Bueno, en mis inicios, yo llevaba escribiendo ficción durante años, pero no publiqué nada porque no me sentía satisfecho. Hasta que llegó un momento, cuando tenía unos 30 años, que fui tan pero tan pobre que decidí escribir una novela policial. Lo hice en unos cuatro meses y la publiqué con un seudónimo. La única razón para hacerlo fue ganar dinero, fue un intento puramente comercial. Pero no gané mucho. Ahora que lo recuerdo, me imagino como alguien que intenta prostituirse, que anda por las calles, pero a quien nadie realmente quería comprar (risas). La única vez que traté de venderme, no pude hacer dinero. Quién sabe, si me hubiera ido bien con ese libro, tal vez hubiera escrito otro para ganar más dinero. Pero no lo sé. Todo es posible.

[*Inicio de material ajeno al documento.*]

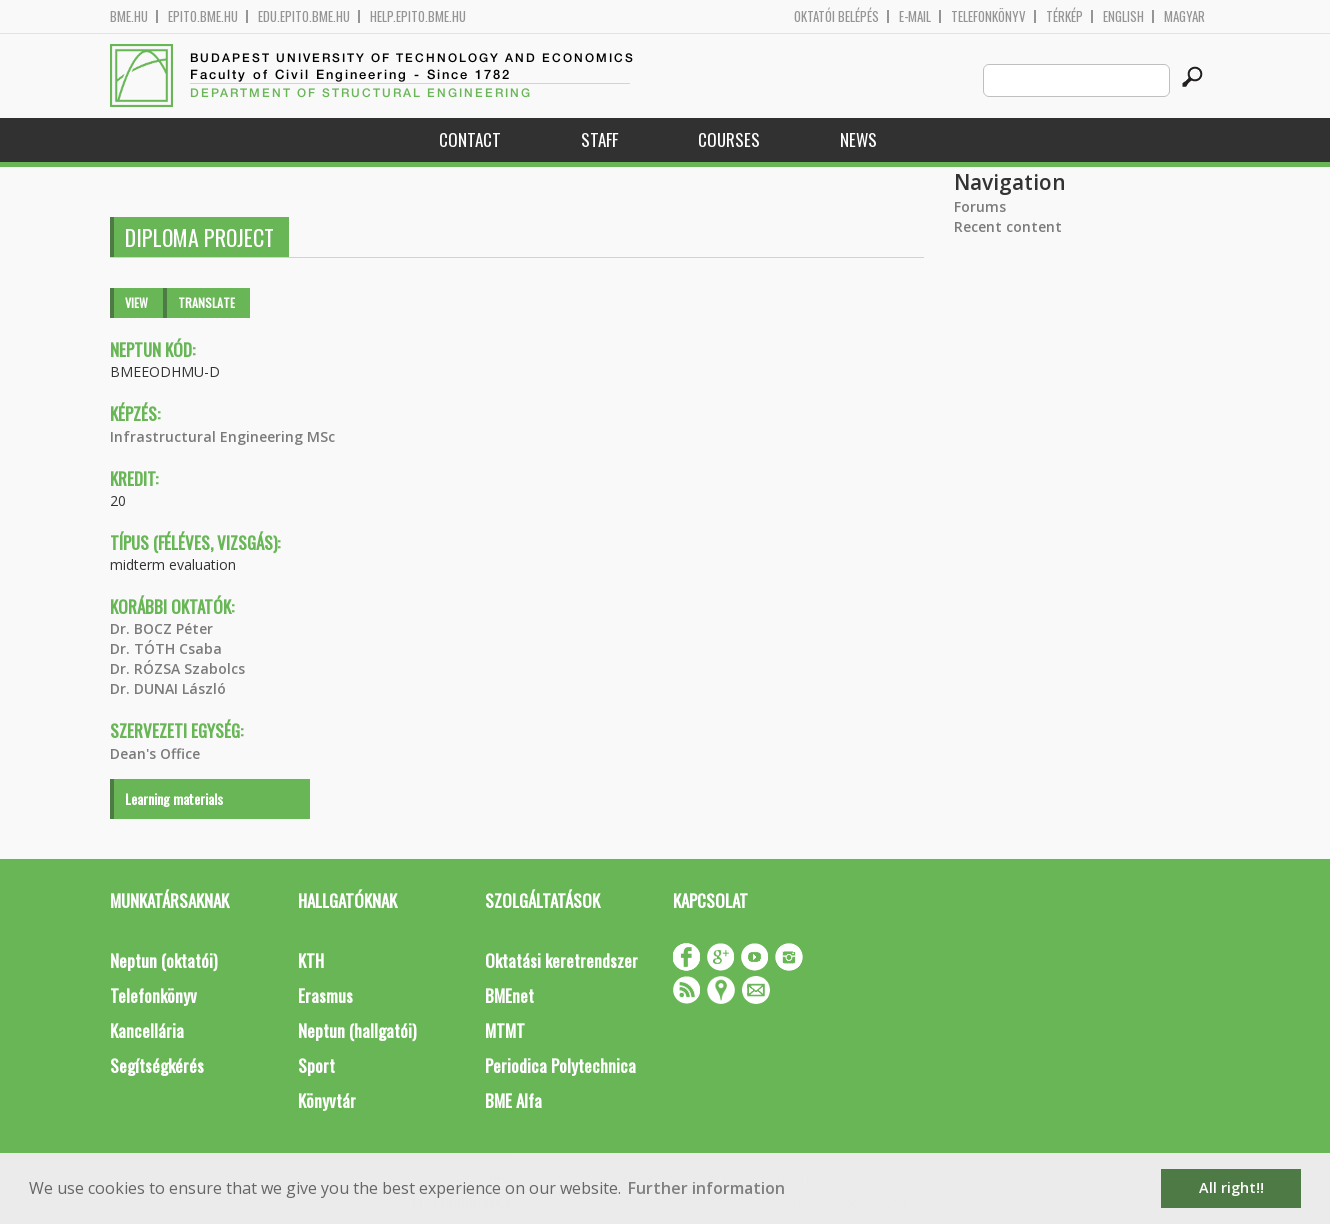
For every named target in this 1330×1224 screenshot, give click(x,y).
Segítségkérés (157, 1065)
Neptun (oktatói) (163, 960)
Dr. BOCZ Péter (161, 628)
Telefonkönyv (988, 16)
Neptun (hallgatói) (357, 1030)
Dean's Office (155, 753)
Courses (729, 139)
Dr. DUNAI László (168, 688)
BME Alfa (513, 1100)
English (1123, 16)
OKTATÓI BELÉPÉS (836, 16)
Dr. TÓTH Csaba (166, 648)
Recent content (1008, 226)
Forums (980, 206)
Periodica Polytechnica (560, 1065)
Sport (316, 1065)
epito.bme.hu (203, 16)
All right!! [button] (1231, 1187)
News (858, 139)
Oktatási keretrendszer (561, 960)
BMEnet (509, 995)
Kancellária (147, 1030)
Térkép (1064, 16)
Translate (206, 302)
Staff (599, 139)
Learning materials (174, 798)
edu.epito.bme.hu (304, 16)
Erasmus (325, 995)
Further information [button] (706, 1188)
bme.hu (129, 16)
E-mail (915, 16)
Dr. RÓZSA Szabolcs (177, 668)
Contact (470, 139)
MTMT (505, 1030)
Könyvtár (327, 1100)
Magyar (1184, 16)
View (136, 302)
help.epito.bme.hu (418, 16)
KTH (311, 960)
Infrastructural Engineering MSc (222, 436)
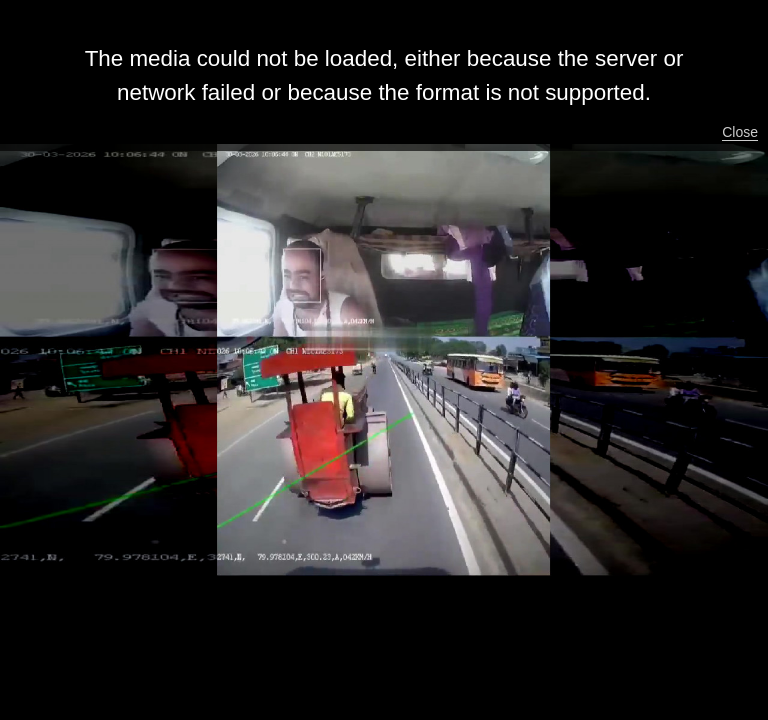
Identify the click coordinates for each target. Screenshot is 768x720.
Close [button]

Hace un tiempo declaró que el Nobel carecía de significado para usted. ¿Sigue pensando lo mismo?

Lo que creo es que todos los grandes premios, no sólo el Nobel, no tienen mayor importancia. Lo bueno de los premios literarios es que cuando los ganas te hacen sentir bien. Y hacen sentir bien a tu familia, a tus lectores. Pero en el fondo no significan nada. Recuerda que hay mucha gente que ha ganado premios importantes y que ahora nadie recuerda sus nombres. También que hay escritores que no ganaron nunca ningún premio, pero siguen siendo leídos. Y también están los grandes escritores que han ganado grandes premios, pero su grandeza no responde a aquellos premios; si no los hubiesen ganado, seguirían siendo igual de grandes. Yo mismo he ganado algunos premios y siempre me ha alegrado ganarlos. ¿Por qué me apenaría? Pero, en general, no significan nada, no son importantes. Eso es lo que quise decir.